----- Excerpted data -----

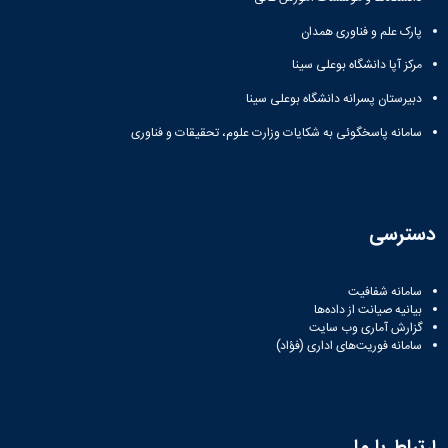
نشریات
فصلنامه
پارک علم و فناوری همدان
معاونت
مرکز آپا دانشگاه بوعلی سینا
پژوهش
و
دبیرستان پسرانه دانشگاه بوعلی سینا
فناوری
نشریه
سامانه پاسخگوئی به شکایات وزارت علوم، تحقیقات و فناوری
مطالعات
فرهنگی
پلیس
فهرست
دسترسی
نشریات
علمی
معتبر
سامانه شفافیت
بیانیه صیانت از داده‌ها
گزارش آماری وب‌ سایت
سامانه فوریت‌های اداری (فؤاد)
ارتباط با ما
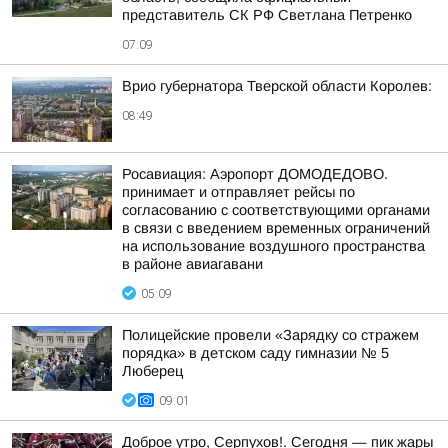
представитель СК РФ Светлана Петренко
07:09
Врио губернатора Тверской области Королев:
08:49
Росавиация: Аэропорт ДОМОДЕДОВО.
принимает и отправляет рейсы по
согласованию с соответствующими органами
в связи с введением временных ограничений
на использование воздушного пространства
в районе авиагавани
05:09
Полицейские провели «Зарядку со стражем
порядка» в детском саду гимназии № 5
Люберец
09:01
Доброе утро, Серпухов!. Сегодня — пик жары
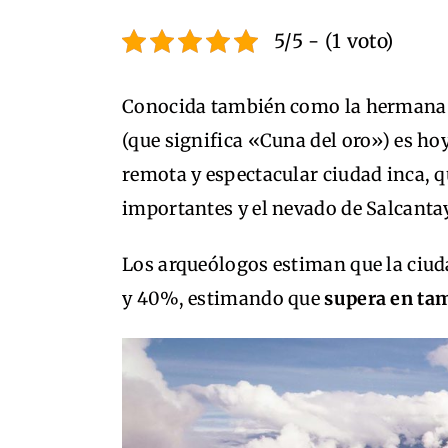
5/5 - (1 voto)
Conocida también como la hermana
(que significa «Cuna del oro») es ho
remota y espectacular ciudad inca, qu
importantes y el nevado de Salcantay
Los arqueólogos estiman que la ciud
y 40%, estimando que
supera en ta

-----

Output the entries above verbatim, leaving out images.

● Task answer
نشریات
فصلنامه
پارک علم و فناوری همدان
معاونت
مرکز آپا دانشگاه بوعلی سینا
پژوهش
و
دبیرستان پسرانه دانشگاه بوعلی سینا
فناوری
نشریه
سامانه پاسخگوئی به شکایات وزارت علوم، تحقیقات و فناوری
مطالعات
فرهنگی
پلیس
فهرست
دسترسی
نشریات
علمی
معتبر
سامانه شفافیت
بیانیه صیانت از داده‌ها
گزارش آماری وب‌ سایت
سامانه فوریت‌های اداری (فؤاد)
ارتباط با ما
представитель СК РФ Светлана Петренко
07:09
Врио губернатора Тверской области Королев:
08:49
Росавиация: Аэропорт ДОМОДЕДОВО.
принимает и отправляет рейсы по
согласованию с соответствующими органами
в связи с введением временных ограничений
на использование воздушного пространства
в районе авиагавани
05:09
Полицейские провели «Зарядку со стражем
порядка» в детском саду гимназии № 5
Люберец
09:01
Доброе утро, Серпухов!. Сегодня — пик жары
5/5 - (1 voto)
Conocida también como la hermana
(que significa «Cuna del oro») es ho
remota y espectacular ciudad inca, qu
importantes y el nevado de Salcantay
Los arqueólogos estiman que la ciud
y 40%, estimando que
supera en ta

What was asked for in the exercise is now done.